L’accusa di Martino Scialpi è gravissima: “Sono state fatte carte false pur di non pagare il 13 al Totocalcio del primo novembre 1981”. La storia giudiziaria lunga 38 anni ha stabilito almeno due certezze, entrambe a sostegno della tesi dell’indomito giocatore. Da ormai una settimana è attesa l’ennesima sentenza, una specie di bivio. Fosse favorevole a Scialpi si dovrebbe procedere a stabilire l’autenticità delle carte prodotte del Coni anche sotto il profilo civilistico, dopo i pronunciamenti in sede penale. Un fatto non da poco, soprattutto per la difesa prodotta in tutti questi anni dal Coni e dalle persone coinvolte.

C’è innanzitutto un telegramma inviato domenica primo novembre 1981, che le Poste escludono possa essere mai stato inviato perché quel giorno era domenica, oltre che festivo. Ci sono poi le due dichiarazioni della titolare della ricevitoria dov’è stata giocata la schedina, risultata poi abusiva. Prima ha dichiarato lo smarrimento del tagliando, poi la sottrazione ad opera di terzi.
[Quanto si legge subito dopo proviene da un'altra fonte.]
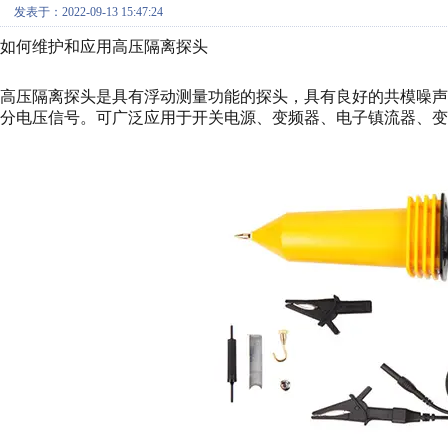
发表于：2022-09-13 15:47:24
如何维护和应用高压隔离探头
高压隔离探头是具有浮动测量功能的探头，具有良好的共模噪
分电压信号。可广泛应用于开关电源、变频器、电子镇流器、变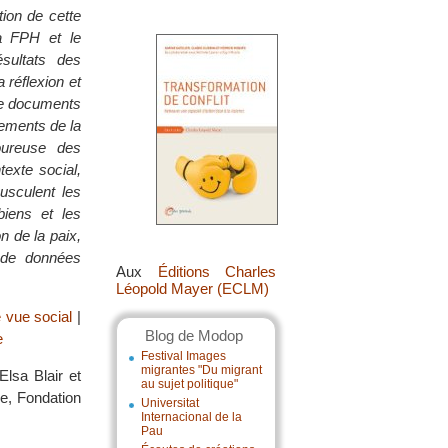
ion de cette
la FPH et le
sultats des
 réflexion et
 de documents
dements de la
oureuse des
exte social,
usculent les
biens et les
 de la paix,
 de données
Aux
Éditions Charles
Léopold Mayer (ECLM)
e vue social
|
Blog de Modop
e
Festival Images
migrantes "Du migrant
lsa Blair et
au sujet politique"
e, Fondation
Universitat
Internacional de la
Pau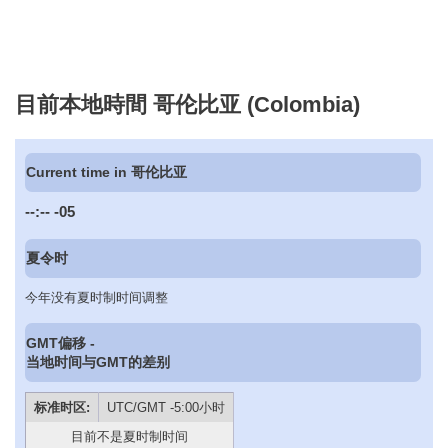
目前本地時間 哥伦比亚 (Colombia)
Current time in 哥伦比亚
--:--
-05
夏令时
今年没有夏时制时间调整
GMT偏移 -
当地时间与GMT的差别
标准时区:
UTC/GMT -5:00小时
目前不是夏时制时间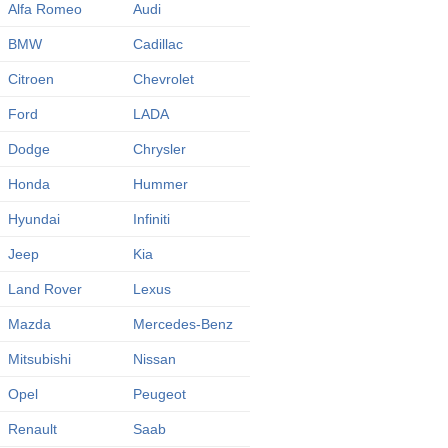
Alfa Romeo
Audi
BMW
Cadillac
Citroen
Chevrolet
Ford
LADA
Dodge
Chrysler
Honda
Hummer
Hyundai
Infiniti
Jeep
Kia
Land Rover
Lexus
Mazda
Mercedes-Benz
Mitsubishi
Nissan
Opel
Peugeot
Renault
Saab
Quest’ultima dichiarazione è stata usata dal Coni per accusare Martino Scialpi di aver fabbricato la schedina successivamente al concorso del primo novembre 1981. Circostanze smentite entrambi da una super perizia che ha stabilito l’autenticità della schedina numero 625SA77494, oltre che da una sentenza dalla quale si evince che non c’è stato né smarrimento né sottrazione.
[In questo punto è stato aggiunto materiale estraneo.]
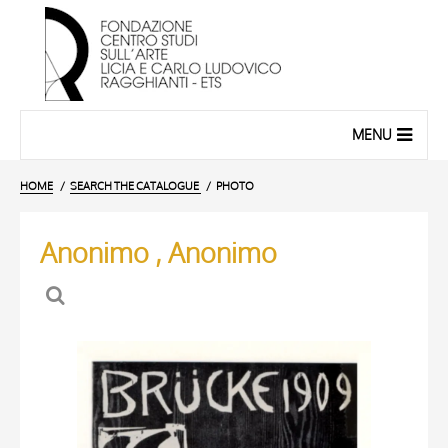
MENU
HOME
SEARCH THE CATALOGUE
PHOTO
Anonimo , Anonimo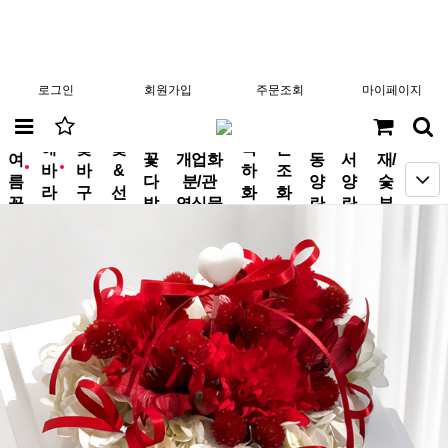
로그인
회원가입
주문조회
마이페이지
분
해
꽃
꽃
축
근
여
꽃
개업화
동
서
재/
바
바
&
하
조
new
new
름
다
분/관
양
양
숯
라
구
선
화
화
꽃
발
엽식물
란
란
부
기
니
물
환
환
작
Pur di non pagare il Coni continua a sostenere che la matrice e lo spoglio non siano mai pervenuti nel cosiddetto archivio corazzato del Totocalcio di Bari, ma questa prova del mancato arrivo non è mai stata prodotta in 38 anni di processi a Roma, Taranto, Bari e Perugia.

“Aspetto fiducioso la pubblicazione della sentenza della Corte d’Appello di Roma – spiega Scialpi -. Voglio capire se la querela di falso fatta per la produzione di alcuni documenti utilizzati e avallati dal Coni possa seguire una sua strada indipendente. Fosse così, sarà possibile accertare l’autenticità dei due unici documenti prodotti dal Coni. Documenti che già il Tribunale di Bari, nel procedimento penale 1900/99 ha stabilito essere falsi con incidente probatorio in contraddittorio, con doppia perizia grafolofica e merciologica. Dovesse essere accertato anche in sede civile l’utilizzo di documenti falsi, si aprirebbe uno scenario inquietante, ma sarà certamente più facile individuare gli eventuali responsabili del mancato pagamento di quella benedetta schedina. Chi mi ha rovinato la vita avrebbe un nome e un cognome. In ogni caso comunque non mi rassegno”.
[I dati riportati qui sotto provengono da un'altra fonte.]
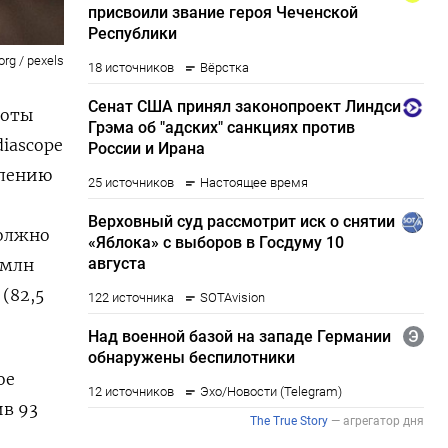
org / pexels
боты
iascope
влению
должно
 млн
 (
82,5
ое
ив 93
In attesa della sentenza, Martino Scialpi rivolge ancora il suo appello al presidente del Coni, Giovanni Malagò. “Indipendentemente dalla sentenza chiedo al presidente di farsi portavoce dopo 38 anni della necessità di aprire una strada extragiudiziale per il riconoscimento del mio sacrosanto e legittimo diritto alla riscossione di quella vincita, ponendo così fine a una lotta per cui ho immolato la mia vita”.